Organisé par le ministère de la Santé publique et de la Prévention, à travers la coordination de la police sanitaire et la direction de l’alimentation et de la nutrition appliquée, cet atelier bénéficie de l’appui des partenaires techniques et financiers.
Prenant la parole, la représentante de l’Organisation mondiale de la santé au Tchad, Dr Blanche Anya, a souligné que la lutte contre la commercialisation des intrants nutritionnels ne peut aboutir sans une responsabilité collective et une action coordonnée à tous les niveaux. Selon elle, le renforcement de la gouvernance constitue un axe stratégique majeur.
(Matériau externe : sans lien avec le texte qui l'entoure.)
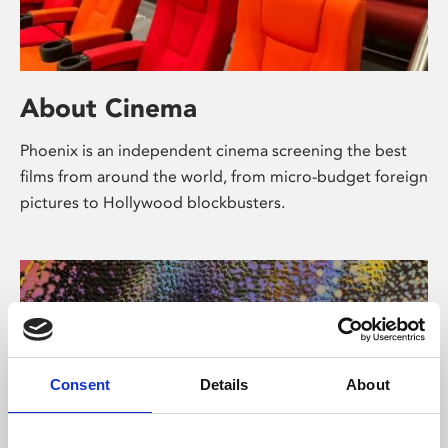
About Cinema
Phoenix is an independent cinema screening the best
films from around the world, from micro-budget foreign
pictures to Hollywood blockbusters.
Consent
Details
About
Elle a indiqué que cette rencontre offre l’opportunité de définir une approche innovante, réaliste et à fort impact, susceptible de produire des résultats concrets dans la lutte contre la présence des intrants thérapeutiques sur les marchés locaux.
Ouvrant officiellement les travaux, Dr Toralta Nodjitoloum Josephine a rappelé que la situation nutritionnelle des enfants de moins de cinq ans demeure un défi national majeur de santé publique. Elle représente, selon elle, à la fois une urgence sanitaire et un enjeu de gouvernance, de crédibilité institutionnelle ainsi que de confiance envers les partenaires techniques et financiers.
Elle a ajouté que cette priorité s’inscrit pleinement dans la vision du président de la République, Mahamat Idriss Déby Itno, visant à garantir le bien-être sanitaire des Tchadiens, en particulier celui des enfants.
Évoquant la circulaire signée par le Premier ministre, la secrétaire générale a estimé qu’elle envoie un signal fort : celui d’un État tchadien assumant pleinement son leadership politique et institutionnel dans la protection des intrants vitaux destinés aux enfants souffrant de malnutrition.
Elle a enfin insisté sur le fait que la bonne gouvernance des intrants nutritionnels n’est pas seulement une exigence morale, mais également un levier essentiel pour le plaidoyer, la mobilisation et le maintien des financements extérieurs.
Cet atelier réunit des cadres du ministère de la Santé publique, des représentants de ministères sectoriels, des délégués sanitaires provinciaux, des délégués généraux du gouvernement auprès des provinces, des partenaires techniques et financiers ainsi que des techniciens de la direction de l’alimentation et de la nutrition appliquée et de la police sanitaire.